Bil’s rating (out of 5): BB.5.
USA, 1992. Columbia Pictures Corporation, Victor & Grais Productions, Ion Pictures. Screenplay by Stephen King. Cinematography by Rodney Charters. Produced by Michael Grais, Mark Victor, Nabeel Zahid. Music by Nicholas Pike. Production Design by John DeCuir Jr.. Costume Design by Michael W. Hoffman. Film Editing by O. Nicholas Brown.

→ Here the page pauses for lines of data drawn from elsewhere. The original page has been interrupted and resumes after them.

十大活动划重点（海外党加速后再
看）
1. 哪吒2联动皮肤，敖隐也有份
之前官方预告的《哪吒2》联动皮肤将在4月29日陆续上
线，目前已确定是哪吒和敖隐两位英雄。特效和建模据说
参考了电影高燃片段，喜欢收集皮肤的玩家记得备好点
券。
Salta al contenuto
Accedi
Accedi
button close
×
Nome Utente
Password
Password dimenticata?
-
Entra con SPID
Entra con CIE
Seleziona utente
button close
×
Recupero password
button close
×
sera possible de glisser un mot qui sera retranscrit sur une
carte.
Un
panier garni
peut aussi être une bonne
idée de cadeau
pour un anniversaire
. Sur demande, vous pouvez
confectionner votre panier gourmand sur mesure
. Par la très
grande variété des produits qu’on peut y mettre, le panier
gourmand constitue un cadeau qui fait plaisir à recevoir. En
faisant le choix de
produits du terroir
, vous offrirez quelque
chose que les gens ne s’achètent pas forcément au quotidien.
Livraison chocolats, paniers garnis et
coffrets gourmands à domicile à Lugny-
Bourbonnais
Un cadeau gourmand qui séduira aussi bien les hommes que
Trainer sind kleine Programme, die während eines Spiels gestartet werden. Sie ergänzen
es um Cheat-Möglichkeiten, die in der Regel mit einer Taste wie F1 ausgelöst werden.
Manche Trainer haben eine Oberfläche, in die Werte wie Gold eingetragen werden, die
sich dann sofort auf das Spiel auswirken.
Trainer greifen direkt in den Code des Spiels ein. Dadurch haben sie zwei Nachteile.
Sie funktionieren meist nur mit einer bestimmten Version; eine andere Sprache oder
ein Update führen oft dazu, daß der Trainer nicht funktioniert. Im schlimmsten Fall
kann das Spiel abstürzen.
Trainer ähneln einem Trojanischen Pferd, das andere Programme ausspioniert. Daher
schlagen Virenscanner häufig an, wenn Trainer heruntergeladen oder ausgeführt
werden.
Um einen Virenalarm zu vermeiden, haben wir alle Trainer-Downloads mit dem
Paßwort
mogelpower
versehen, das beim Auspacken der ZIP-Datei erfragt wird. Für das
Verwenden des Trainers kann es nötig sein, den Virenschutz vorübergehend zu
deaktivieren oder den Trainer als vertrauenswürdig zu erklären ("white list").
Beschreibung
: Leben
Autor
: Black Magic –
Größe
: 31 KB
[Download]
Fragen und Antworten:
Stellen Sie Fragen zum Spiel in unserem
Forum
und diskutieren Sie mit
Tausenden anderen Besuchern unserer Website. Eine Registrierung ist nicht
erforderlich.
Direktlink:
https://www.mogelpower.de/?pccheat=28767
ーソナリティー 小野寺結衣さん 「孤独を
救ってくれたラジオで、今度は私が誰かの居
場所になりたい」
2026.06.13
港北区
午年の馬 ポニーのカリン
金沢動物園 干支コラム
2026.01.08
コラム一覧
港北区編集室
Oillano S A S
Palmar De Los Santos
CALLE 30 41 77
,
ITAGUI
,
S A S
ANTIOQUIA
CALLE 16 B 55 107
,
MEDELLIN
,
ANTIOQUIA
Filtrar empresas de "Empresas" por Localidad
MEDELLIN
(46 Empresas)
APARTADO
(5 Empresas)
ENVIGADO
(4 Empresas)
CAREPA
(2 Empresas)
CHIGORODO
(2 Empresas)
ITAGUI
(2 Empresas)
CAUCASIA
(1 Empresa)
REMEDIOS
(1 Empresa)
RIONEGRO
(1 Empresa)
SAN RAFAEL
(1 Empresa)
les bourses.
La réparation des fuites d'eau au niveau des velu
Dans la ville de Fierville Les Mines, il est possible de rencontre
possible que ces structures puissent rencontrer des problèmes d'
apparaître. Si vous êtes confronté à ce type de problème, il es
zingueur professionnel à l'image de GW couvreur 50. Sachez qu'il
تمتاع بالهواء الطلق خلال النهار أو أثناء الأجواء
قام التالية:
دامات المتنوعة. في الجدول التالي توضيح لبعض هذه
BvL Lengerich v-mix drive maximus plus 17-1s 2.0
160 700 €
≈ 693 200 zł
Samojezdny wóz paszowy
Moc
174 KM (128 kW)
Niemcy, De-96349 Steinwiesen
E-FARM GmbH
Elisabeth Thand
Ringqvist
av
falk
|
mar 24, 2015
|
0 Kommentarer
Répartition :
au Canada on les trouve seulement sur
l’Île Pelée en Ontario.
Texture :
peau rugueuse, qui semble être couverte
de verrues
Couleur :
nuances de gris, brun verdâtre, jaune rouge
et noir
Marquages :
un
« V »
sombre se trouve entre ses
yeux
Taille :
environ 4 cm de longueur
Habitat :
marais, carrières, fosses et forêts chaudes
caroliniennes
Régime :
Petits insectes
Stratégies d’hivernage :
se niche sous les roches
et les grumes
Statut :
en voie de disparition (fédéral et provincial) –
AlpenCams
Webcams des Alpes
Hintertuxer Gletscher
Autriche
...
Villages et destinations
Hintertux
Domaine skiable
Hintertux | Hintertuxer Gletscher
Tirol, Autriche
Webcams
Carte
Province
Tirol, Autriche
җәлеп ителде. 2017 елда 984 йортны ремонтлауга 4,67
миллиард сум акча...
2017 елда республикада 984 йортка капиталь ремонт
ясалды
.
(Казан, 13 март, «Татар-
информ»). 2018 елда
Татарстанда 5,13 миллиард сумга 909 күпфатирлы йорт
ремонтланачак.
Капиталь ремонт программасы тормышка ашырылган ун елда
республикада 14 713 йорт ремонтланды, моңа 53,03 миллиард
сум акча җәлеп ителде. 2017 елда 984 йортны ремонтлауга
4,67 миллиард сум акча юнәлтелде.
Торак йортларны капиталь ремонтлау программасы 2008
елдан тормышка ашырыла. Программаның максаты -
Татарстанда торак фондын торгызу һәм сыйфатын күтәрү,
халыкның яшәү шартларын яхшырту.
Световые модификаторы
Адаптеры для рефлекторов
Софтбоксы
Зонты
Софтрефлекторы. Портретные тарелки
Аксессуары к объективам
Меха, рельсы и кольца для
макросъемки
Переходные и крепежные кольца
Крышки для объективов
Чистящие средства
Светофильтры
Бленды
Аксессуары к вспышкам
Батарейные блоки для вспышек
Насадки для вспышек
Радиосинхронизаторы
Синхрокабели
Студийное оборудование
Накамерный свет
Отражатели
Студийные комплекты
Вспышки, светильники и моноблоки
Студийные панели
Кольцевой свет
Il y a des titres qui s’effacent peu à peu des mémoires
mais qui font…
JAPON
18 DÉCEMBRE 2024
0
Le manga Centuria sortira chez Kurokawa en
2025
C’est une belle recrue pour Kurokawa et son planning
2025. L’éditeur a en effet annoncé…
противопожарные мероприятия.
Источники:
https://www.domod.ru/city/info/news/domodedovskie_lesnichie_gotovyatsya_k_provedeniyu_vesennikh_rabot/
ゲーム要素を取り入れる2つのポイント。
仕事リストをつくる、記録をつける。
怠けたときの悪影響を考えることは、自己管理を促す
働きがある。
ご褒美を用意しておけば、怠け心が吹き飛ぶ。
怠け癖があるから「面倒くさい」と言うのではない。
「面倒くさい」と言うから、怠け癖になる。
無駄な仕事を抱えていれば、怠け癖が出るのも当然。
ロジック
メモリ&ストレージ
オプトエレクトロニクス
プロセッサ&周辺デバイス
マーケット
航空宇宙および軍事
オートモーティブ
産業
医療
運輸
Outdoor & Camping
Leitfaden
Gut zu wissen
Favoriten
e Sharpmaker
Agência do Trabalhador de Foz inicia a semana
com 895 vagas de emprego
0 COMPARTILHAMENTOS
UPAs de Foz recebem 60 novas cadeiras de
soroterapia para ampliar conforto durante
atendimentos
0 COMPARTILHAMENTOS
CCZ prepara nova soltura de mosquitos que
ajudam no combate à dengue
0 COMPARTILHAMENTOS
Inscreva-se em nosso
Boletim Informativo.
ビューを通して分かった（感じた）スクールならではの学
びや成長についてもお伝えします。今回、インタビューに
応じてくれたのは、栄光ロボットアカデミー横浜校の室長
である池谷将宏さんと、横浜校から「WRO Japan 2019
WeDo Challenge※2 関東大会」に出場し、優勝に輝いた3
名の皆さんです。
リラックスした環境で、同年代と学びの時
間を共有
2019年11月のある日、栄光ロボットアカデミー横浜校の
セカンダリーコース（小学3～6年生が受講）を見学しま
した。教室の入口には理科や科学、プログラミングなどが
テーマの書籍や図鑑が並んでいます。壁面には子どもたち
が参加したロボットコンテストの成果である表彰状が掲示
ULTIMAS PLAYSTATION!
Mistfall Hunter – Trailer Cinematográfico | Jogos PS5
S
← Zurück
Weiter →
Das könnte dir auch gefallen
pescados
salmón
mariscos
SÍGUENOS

An incestuous mother and son turn out to be shape-shifting monsters masquerading as human beings (what else is new), creatures that survive by stealing the life essence of young folks. Having moved to a small Indiana town from their previous location, the nefarious duo (Brian Krause and a surprisingly bad Alice Krige) set their sights on sapping the vitality out of adorable high schooler Mädchen Amick. She is at first charmed by the new student at her school until a date at a cemetery reveals him to be a vicious monster and she spends the remainder of the film trying to survive his grasp. While there is absolutely no reason to hold this film to a higher standard than any creature feature, it is disappointing that Stephen King’s screenplay, originally written as a short story that he never published, has characters who go nowhere near the complexity he is so often capable of, while his plotting is erratic and the rules for the film’s supernatural elements are spotty and unreliable. The fact that cats are the mysterious, unexplained foil for the villains in this film provides for some laughable action sequences involving poorly operated stuffed animals attacking full-sized humans. There are, though, a few jumpy moments that are fun, including Krause taking revenge on Glenn Shadix as the pervy high school teacher.